Наля же превратилась в очень серьезную, хмурую и сосредоточенную девушку двадцати двух лет; музыка давно была позабыта, и Наля уже оканчивала престижный тогда институт электронной механики; помнится, математика ей давалась с трудом, и она часто приезжала к моему отцу за консультациями. Но мало того, что она осваивала столь суровую специальность,- у нее был столь же серьезный и правильный роман с однокурсником по имени Сережа, и они уже объявили себя женихом и невестой. Жених тоже был основателен; отец-рабочий умер – от запоя, как выяснилось позже; мать служила, как в одной из пьес Рощина, проводником в поезде Москва
– Владивосток, и во время ее длительных отлучек на старшем сыне лежала забота о скольких-то там младших сестрах и братьях; он был первым в роду, кто получал высшее образование и прямиком шел
“в люди”, и чувствовал груз ответственности; так что жениться ему необходимо было добротно, на порядочной девушке, Наля подходила по всем статьям, из образованных, умела играть на фортепьяно,- и решенная свадьба была отложена до защиты обоими дипломов; к тому ж была надежда на комнату Нели, давно пустующую, обещанную жилищными властями Щикачевым в случае расширения семейства,- пока ведь была только убыль.

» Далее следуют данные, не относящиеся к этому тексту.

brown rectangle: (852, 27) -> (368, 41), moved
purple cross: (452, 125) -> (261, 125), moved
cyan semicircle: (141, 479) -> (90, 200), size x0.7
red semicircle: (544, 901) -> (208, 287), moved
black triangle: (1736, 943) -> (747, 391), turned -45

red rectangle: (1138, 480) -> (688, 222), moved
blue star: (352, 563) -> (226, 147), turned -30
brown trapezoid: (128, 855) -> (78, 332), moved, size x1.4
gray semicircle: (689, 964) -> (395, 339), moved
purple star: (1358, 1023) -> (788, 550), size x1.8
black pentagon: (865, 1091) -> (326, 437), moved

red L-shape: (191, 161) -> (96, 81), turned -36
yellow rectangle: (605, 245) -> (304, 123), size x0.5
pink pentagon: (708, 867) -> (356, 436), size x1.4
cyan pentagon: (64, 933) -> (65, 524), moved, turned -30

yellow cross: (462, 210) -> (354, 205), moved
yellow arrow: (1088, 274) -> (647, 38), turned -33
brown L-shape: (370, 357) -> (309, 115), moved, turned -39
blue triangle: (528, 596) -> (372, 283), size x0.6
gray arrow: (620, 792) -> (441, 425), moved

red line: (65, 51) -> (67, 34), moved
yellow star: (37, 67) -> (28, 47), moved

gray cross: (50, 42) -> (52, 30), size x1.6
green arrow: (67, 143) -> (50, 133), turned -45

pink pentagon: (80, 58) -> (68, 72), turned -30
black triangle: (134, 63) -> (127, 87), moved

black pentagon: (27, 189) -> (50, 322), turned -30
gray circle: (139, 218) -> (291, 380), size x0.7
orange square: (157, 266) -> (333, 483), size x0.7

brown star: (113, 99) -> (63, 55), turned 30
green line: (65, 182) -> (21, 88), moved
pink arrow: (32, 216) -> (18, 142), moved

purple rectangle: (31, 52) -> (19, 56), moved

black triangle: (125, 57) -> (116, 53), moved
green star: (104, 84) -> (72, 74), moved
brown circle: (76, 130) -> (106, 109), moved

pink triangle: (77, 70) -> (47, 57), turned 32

Не изменилась лишь тетя Аня – не помолодела, конечно, но и не сдала. А поскольку забот у нее стало меньше, она при каждом удобном случае по-крестьянски повязывала косынку на седеющую голову, собирала какие-то котомки и отправлялась на огород,- она вот-вот должна была выйти на пенсию, и врожденная тяга к земле теперь все прочее перевешивала.